In general, animals are not held to be moral/ethical agents regardless of what they eat. This leaves us with humans.

For humans, the main debate centers around a a couple key sub-debates:

  1. The rights of animals vs humans, both in terms of survival needs and more aesthetic/quality-of-life issues (e.g., pain, abuse, freedom, exploitation).

  2. The environmental consequences of raising animals for food vs plant sources.

(1) is more primary as it lays the groundwork for where we have the right to put obligations on people's treatment of animals.

For example, in prehistoric times people did not have any concept of macronutrients, nor did they have the luxury of a lot of choice.
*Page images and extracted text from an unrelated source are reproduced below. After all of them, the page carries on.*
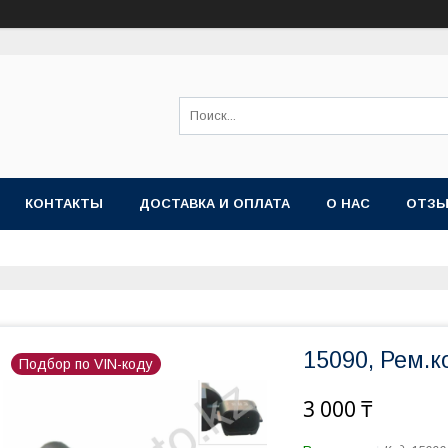
КОНТАКТЫ
ДОСТАВКА И ОПЛАТА
О НАС
ОТЗ
15090, Рем.к
Подбор по VIN-коду
3 000 ₸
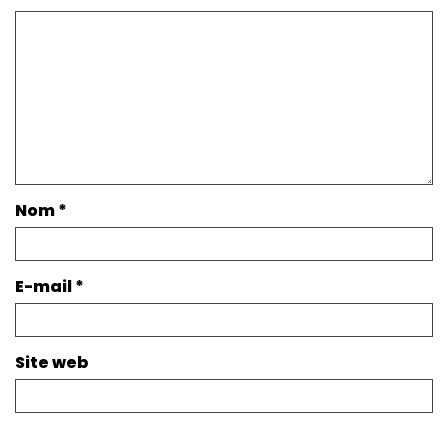
Nom
*
E-mail
*
Site web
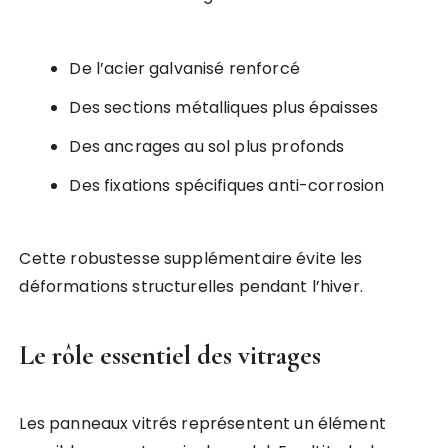
De l’acier galvanisé renforcé
Des sections métalliques plus épaisses
Des ancrages au sol plus profonds
Des fixations spécifiques anti-corrosion
Cette robustesse supplémentaire évite les
déformations structurelles pendant l’hiver.
Le rôle essentiel des vitrages
Les panneaux vitrés représentent un élément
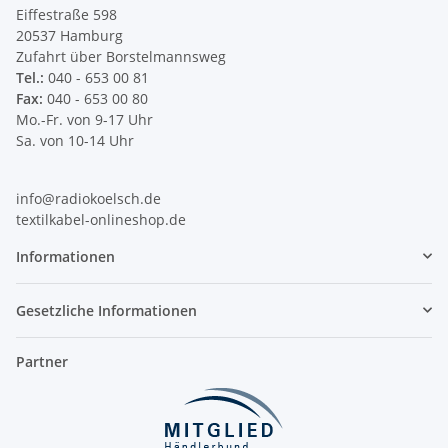
Eiffestraße 598
20537 Hamburg
Zufahrt über Borstelmannsweg
Tel.:
040 - 653 00 81
Fax:
040 - 653 00 80
Mo.-Fr. von 9-17 Uhr
Sa. von 10-14 Uhr
info@radiokoelsch.de
textilkabel-onlineshop.de
Informationen
Gesetzliche Informationen
Partner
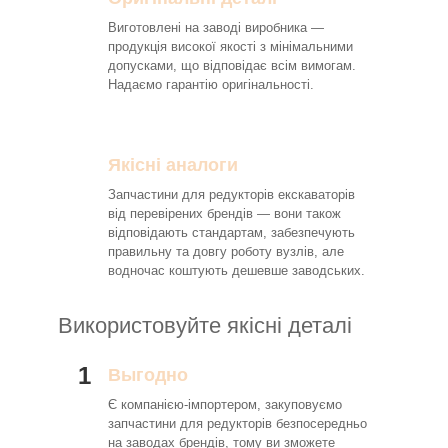
Виготовлені на заводі виробника —
продукція високої якості з мінімальними
допусками, що відповідає всім вимогам.
Надаємо гарантію оригінальності.
Якісні аналоги
Запчастини для редукторів екскаваторів
від перевірених брендів — вони також
відповідають стандартам, забезпечують
правильну та довгу роботу вузлів, але
водночас коштують дешевше заводських.
Використовуйте якісні деталі
1
Выгодно
Є компанією-імпортером, закуповуємо
запчастини для редукторів безпосередньо
на заводах брендів, тому ви зможете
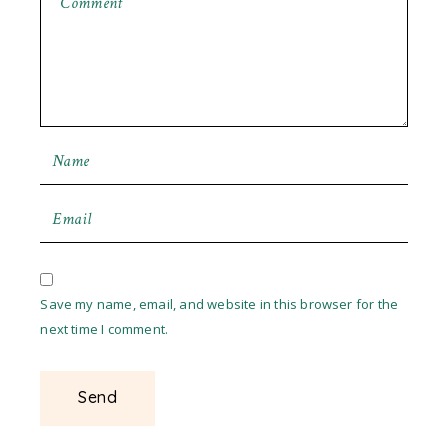
Save my name, email, and website in this browser for the
next time I comment.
In these circumstances, it could be argued that their killing of animals for food was necessary for survival; therefore, avoiding killing animals would amount to killing themselves - at best, this is an "even trade", but one could argue that a family of people being saved for one animal is a fair trade.

This is essentially an argument for a moral free-pass for humans due to lack of nutritional knowledge and an inability to act on that knowledge even if they knew it (due to scarcity).

Going to our modern times, these reasons are no longer applicable to a large number of people who live in the developed world. Today, we have a very solid understanding of basic human nutrition and protein needs. In addition, food science has advanced to the point where we can both manufacture complete proteins without animals and know how to combine plant protein sources to create a complete proteins (e.g., grains + legumes). Finally, we also know the relative environmental impacts of raising animals vs plant-based protein sources. Since we no longer have these reasons, it comes down to whether the act of raising animals to be killed for food is inherently bad. Dr. Singer goes into depth on this topic, as does the link above.

The bottom line is that it is hard to argue for eating meat when you have the ability and financial means to avoid it. However, there is huge cultural inertia here and also a lack of overall concern for faceless animals who end up in our supermarkets. This means there isn't a sense of public shame about admitting to eat meat, which seems to be necessary to enact large-scale ethical recaliabration.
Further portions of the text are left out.